## Given entries
+++

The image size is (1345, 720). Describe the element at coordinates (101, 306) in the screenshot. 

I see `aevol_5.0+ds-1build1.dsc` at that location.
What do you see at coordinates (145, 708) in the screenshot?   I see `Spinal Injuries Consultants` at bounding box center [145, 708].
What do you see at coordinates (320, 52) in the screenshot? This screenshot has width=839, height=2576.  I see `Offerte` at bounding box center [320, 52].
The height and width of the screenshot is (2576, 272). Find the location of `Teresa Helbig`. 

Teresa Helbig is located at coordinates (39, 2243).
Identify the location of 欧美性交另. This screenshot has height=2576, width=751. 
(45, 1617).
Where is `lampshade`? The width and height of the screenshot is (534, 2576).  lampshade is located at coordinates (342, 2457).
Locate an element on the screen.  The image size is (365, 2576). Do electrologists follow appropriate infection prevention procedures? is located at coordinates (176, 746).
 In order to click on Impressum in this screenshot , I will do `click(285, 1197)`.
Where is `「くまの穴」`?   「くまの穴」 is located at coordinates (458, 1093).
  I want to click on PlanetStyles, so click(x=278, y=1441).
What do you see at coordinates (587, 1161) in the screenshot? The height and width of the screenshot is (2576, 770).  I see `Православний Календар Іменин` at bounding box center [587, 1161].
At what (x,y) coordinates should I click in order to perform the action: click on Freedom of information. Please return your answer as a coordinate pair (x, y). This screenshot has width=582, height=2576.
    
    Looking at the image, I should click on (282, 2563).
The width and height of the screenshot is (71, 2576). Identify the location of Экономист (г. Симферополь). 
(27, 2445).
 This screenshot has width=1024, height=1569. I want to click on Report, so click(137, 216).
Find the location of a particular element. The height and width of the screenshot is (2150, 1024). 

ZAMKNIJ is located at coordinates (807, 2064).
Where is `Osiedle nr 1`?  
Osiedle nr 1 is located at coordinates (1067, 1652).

+++

## Exercise directions
The string "bounding" marks the lines to return from the material. Copy each one.

## Response area
What do you see at coordinates (145, 708) in the screenshot?   I see `Spinal Injuries Consultants` at bounding box center [145, 708].
What do you see at coordinates (320, 52) in the screenshot? This screenshot has width=839, height=2576.  I see `Offerte` at bounding box center [320, 52].
What do you see at coordinates (587, 1161) in the screenshot? The height and width of the screenshot is (2576, 770).  I see `Православний Календар Іменин` at bounding box center [587, 1161].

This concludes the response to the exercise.